F1 Chinese GP seeks postponement: report
Organizers of the Chinese Grand Prix say they have asked Formula One management to move the Shanghai race from April to later in the 2021 calendar, Motorsport.com has reported.
"We have been in contact (with F1) via conference call almost every week," Yang Yibin, general manager of race promoter Juss Event, was quoted as saying by the website.
"Despite the calendar being in place as usual, I think it's hugely uncertain the F1 race would take place in the first half of the year, in April.
"We aim to swap it to the second half of the year, and we have formally submitted the request."
Aston Martin team owner Lawrence Stroll said this week that agreement had already been reached to postpone the Australian GP to the back-end of the season with Bahrain replacing it as the opening race in March due to the COVID-19 pandemic.
The sport saw many races cancelled last year due to the pandemic with the race calendar eventually reduced from 22 rounds to 17 across Europe and the Middle East and some circuits, including Bahrain, hosting two Grand Prix events.
Formula One announced a 2021 calendar in November featuring a record 23 rounds with 21 races the highest in a single season till date.
China, which is the host of the 2022 Winter Olympics, has either cancelled or rescheduled all global sporting events since the start of the pandemic.
"Whether to move it to the second half of the year depends on the plan of the city government," Yang added in Shanghai. "If we put all international events to the second half of the year, it will be over the capacity for the city.
Meanwhile, British-Korean driver Jack Aitken, overwhelmed by the response he received from fans in South Korea after his F1 debut last year, hopes to use his newfound support to catch the eye of teams looking to tap into the East Asian market.
Aitken made his F1 debut for Williams at the Sakhir GP as a replacement for George Russell, who stood in for Lewis Hamilton at Mercedes after he tested positive for COVID-19.
Aitken, born in London to a Scottish father and South Korean mother, said he had made waves in South Korea despite a 16th-place finish in Bahrain.
"There was a big response — more than I expected — which was amazing because traditionally Formula One hasn't been as popular in South Korea," he told the South China Morning Post.
"Interest in motorsport is still young.

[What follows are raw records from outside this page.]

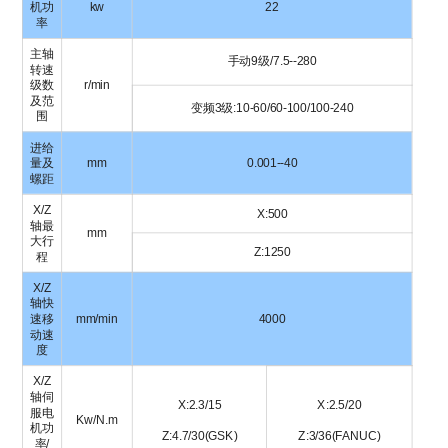
机功
kw
22
率
主轴
手动9级/7.5--280
转速
级数
r/min
及范
变频3级:10-60/60-100/100-240
围
进给
量及
mm
0.001--40
螺距
X/Z
X:500
轴最
mm
大行
Z:1250
程
X/Z
轴快
速移
mm/min
4000
动速
度
X/Z
轴伺
X:2.3/15
X:2.5/20
服电
Kw/N.m
机功
Z:4.7/30(GSK)
Z:3/36(FANUC)
率/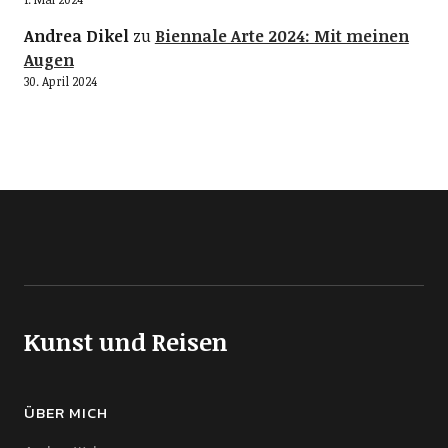
Andrea Dikel
zu
Biennale Arte 2024: Mit meinen
Augen
30. April 2024
Kunst und Reisen
ÜBER MICH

We do have a lot of Korean fans getting in touch and many who follow the races because of my heritage. I've had a lot of questions asking about how to get involved."
F1 has long expanded from its European origins, with Japan added as the first Asian venue in 1976, followed by Malaysia, which later departed. China joined the list in 2004, Singapore in 2008, and there are now also races in the Middle East. South Korea hosted four races between 2010 and 2013.
Aitken said his focus would be to help increase motorsport's popularity in the region.
"It's well documented that motorsport is not cheap and you need to be able to be marketable," he said. "Markets in the East are very attractive and Korea is definitely high up on that list.
"If they (manufacturers) can utilize me to make themselves more marketable, that's a real plus."